Stored items from a collection
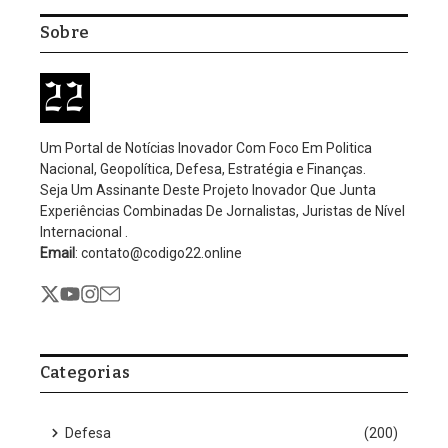
Sobre
Um Portal de Notícias Inovador Com Foco Em Politica
Nacional, Geopolítica, Defesa, Estratégia e Finanças.
Seja Um Assinante Deste Projeto Inovador Que Junta
Experiências Combinadas De Jornalistas, Juristas de Nível
Internacional .
Email
: contato@codigo22.online
Categorias
Defesa
(200)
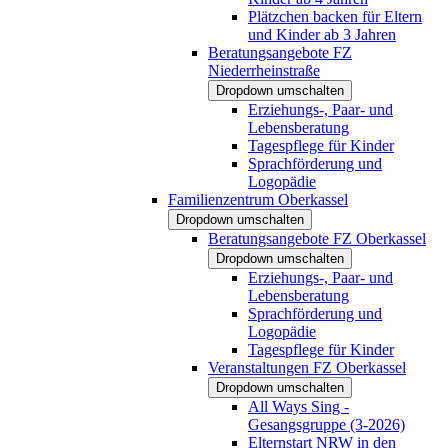
Plätzchen backen für Eltern
und Kinder ab 3 Jahren
Beratungsangebote FZ
Niederrheinstraße
Dropdown umschalten
Erziehungs-, Paar- und
Lebensberatung
Tagespflege für Kinder
Sprachförderung und
Logopädie
Familienzentrum Oberkassel
Dropdown umschalten
Beratungsangebote FZ Oberkassel
Dropdown umschalten
Erziehungs-, Paar- und
Lebensberatung
Sprachförderung und
Logopädie
Tagespflege für Kinder
Veranstaltungen FZ Oberkassel
Dropdown umschalten
All Ways Sing -
Gesangsgruppe (3-2026)
Elternstart NRW in den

What this task involves »
Within the data above, find the lines that contain the word "Defesa" and copy each of them.

Response to this exercise »
Nacional, Geopolítica, Defesa, Estratégia e Finanças.
Defesa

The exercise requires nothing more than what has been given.